Subsidiaries, associate companies & joint ventures:
The Company has four wholly owned subsidiaries, one step-down
subsidiary, one associate Company andone Joint Venture. The consolidated financial
statements of the Company and its Subsidiaries are prepared in accordance with the
applicable accounting standards, issued by the Institute of Chartered Accountants of
India, and forms part of this Annual Report. Neither the Executive Chairman and nor the
whole-time directors of the Company receive any remuneration or commission from any of its
subsidiaries or associate Company.
Pursuant to Section 129(3) of the Companies Act, 2013 read with Rule 5
of the Companies (Accounts) Rules, 2014, the reports on the performance and financial
position of each of the subsidiary and associate companies have been provided in Form
AOC-1 appended to this report.
Directors and Key Managerial Personnel:
Your Company has a well-diversified Board comprising of directors
having skills, competencies and expertise in various areas to ensure effective corporate
governance of the Company. As on March 31, 2024, the Board comprised of 10 (ten)

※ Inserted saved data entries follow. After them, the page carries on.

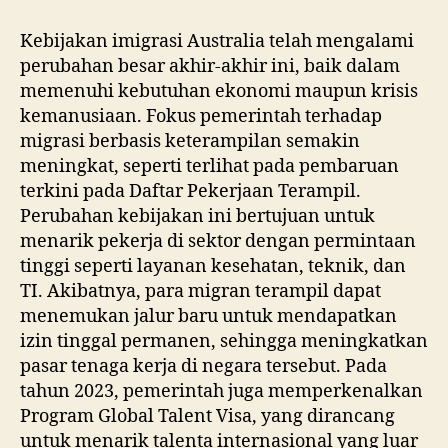
Kebijakan imigrasi Australia telah mengalami
perubahan besar akhir-akhir ini, baik dalam
memenuhi kebutuhan ekonomi maupun krisis
kemanusiaan. Fokus pemerintah terhadap
migrasi berbasis keterampilan semakin
meningkat, seperti terlihat pada pembaruan
terkini pada Daftar Pekerjaan Terampil.
Perubahan kebijakan ini bertujuan untuk
menarik pekerja di sektor dengan permintaan
tinggi seperti layanan kesehatan, teknik, dan
TI. Akibatnya, para migran terampil dapat
menemukan jalur baru untuk mendapatkan
izin tinggal permanen, sehingga meningkatkan
pasar tenaga kerja di negara tersebut. Pada
tahun 2023, pemerintah juga memperkenalkan
Program Global Talent Visa, yang dirancang
untuk menarik talenta internasional yang luar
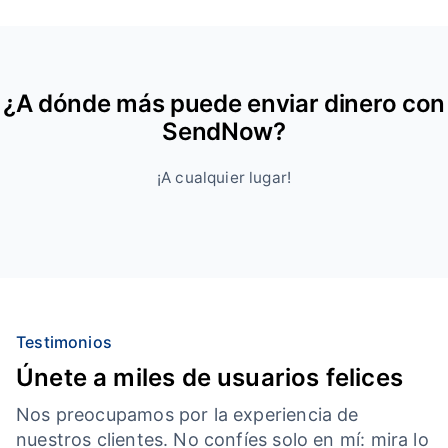
¿A dónde más puede enviar dinero con
SendNow?
¡A cualquier lugar!
Testimonios
Únete a miles de usuarios felices
Nos preocupamos por la experiencia de
nuestros clientes. No confíes solo en mí: mira lo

directors, out of which 6 (six) were Non-Executive Independent Directors, 01 (one) Non
Executive Non Independent Woman Director and 03 (three) Executive Directors. The Company
is in compliance with the regulation 17 of the SEBI (Listing Obligations and Disclosure
Requirements) regulations, 2015 ("SEBI Listing Regulations"). In accordance with
the provisions of section 152 of the Companies Act, 2013 and Articles of Association of
the Company, Mrs. Meena Kirloskar (DIN: 00286774), a Non-executive Director being longest
in the office, shall retire by rotation and being eligible, has offered herself for
re-appointment. The resolution seeking members' approval for her re-appointment forms part
of the AGM Notice.
During the year under review, Mr. Sarosh J Ghandy (DIN: 00031237), Non
executive Independent Director of the Company resigned due to health reasons on June 02,
2023 and Mr. Mahendra V P (DIN: 00033270), Non-Executive Independent Director of the
Company passed away on May 30, 2023. Mr. Vijay R Kirloskar (DIN: 00031253) was
re-appointed as an Executive Chairman (Whole-time director) of the Company for a term of
three (03) years, w.e.f August 12, 2023 and Mr. Suresh Kumar (DIN: 02741371), was
appointed as an Independent Director of the Company for a term of five (05) consecutive
years with effect from August 14, 2023. The tenure Independent Directors, namely Mr.

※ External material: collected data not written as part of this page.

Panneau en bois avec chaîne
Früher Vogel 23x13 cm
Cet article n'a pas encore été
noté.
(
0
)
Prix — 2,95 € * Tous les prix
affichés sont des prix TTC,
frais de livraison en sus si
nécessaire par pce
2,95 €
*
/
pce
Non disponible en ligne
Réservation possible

Kamlesh Gandhi (DIN: 00004969), Mr. Satyanarayan Agarwal (DIN: 00111187) & Mr. Anil
Kumar Bhandari (DIN: 00031194) shall expire on September 21, 2024. The Key Managerial
Personnel (KMP) of the Company as on March 31, 2024 were Mr. Vijay R Kirloskar, Executive
Director, Mr. Anand B Hunnur, Managing Director, Mr. Sanjeev Kumar S, Director (Finance)
& Chief Financial Officer and Mr. Mahabaleshwar Bhat, General Manager Corporate
Affairs & Company Secretary. During the year under review, the Non-Executive Directors
(NEDs) of the Company had no pecuniary relationship or transactions with the Company,
other than sitting fees, commission and reimbursement of expenses incurred by them, if
applicable, for the purpose of attending Board/ Committee meetings of the Company. The
Board has appointed Ms. Rukmini Kirloskar (DIN: 00309266) as an Additional Director of the
Company with effect from May 23, 2024, who shall hold the office upto the date of ensuing
annual general meeting of the Company and subject to approval of members of the Company
shall be appointed as a director liable to retire by rotation. Further, as per Regulation
17 (1C) of SEBI Listing Regulations, the Company has sought approval of members of the
Company by way of postal ballot (e-voting period from July 23, 2024 to August 21, 2024)

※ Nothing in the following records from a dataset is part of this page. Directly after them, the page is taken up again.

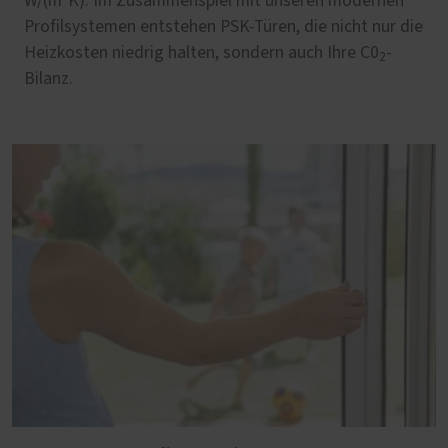
W/(m²K). Im Zusammenspiel mit unseren modernen
Profilsystemen entstehen PSK-Türen, die nicht nur die
Heizkosten niedrig halten, sondern auch Ihre C0
-
2
Bilanz.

for regularization of Director. The result of the e-voting shall be announced in terms of
provisions of the Companies Act, 2013 by the Company on or before August 22, 2024. The
Board has appointed Mr. K N Shanth Kumar (DIN: 00487956) as an Additional Independent
Director with effect from May 23, 2024, who shall hold the office upto the date of ensuing
annual general meeting of the Company and subject to approval of members of the Company
shall be appointed as an Independent Director for a term of five consecutive years, with
effect from May 23, 2024. Further, as per Regulation 17 (1C) of SEBI Listing Regulations,
the Company has sought approval of members of the Company by way of postal ballot
(e-voting period from July 23, 2024 to August 21, 2024) for regularization of Director as
an Independent Director. The result of the e-voting shall be announced in terms of
provisions of the Companies Act, 2013 by the Company on or before August 22, 2024.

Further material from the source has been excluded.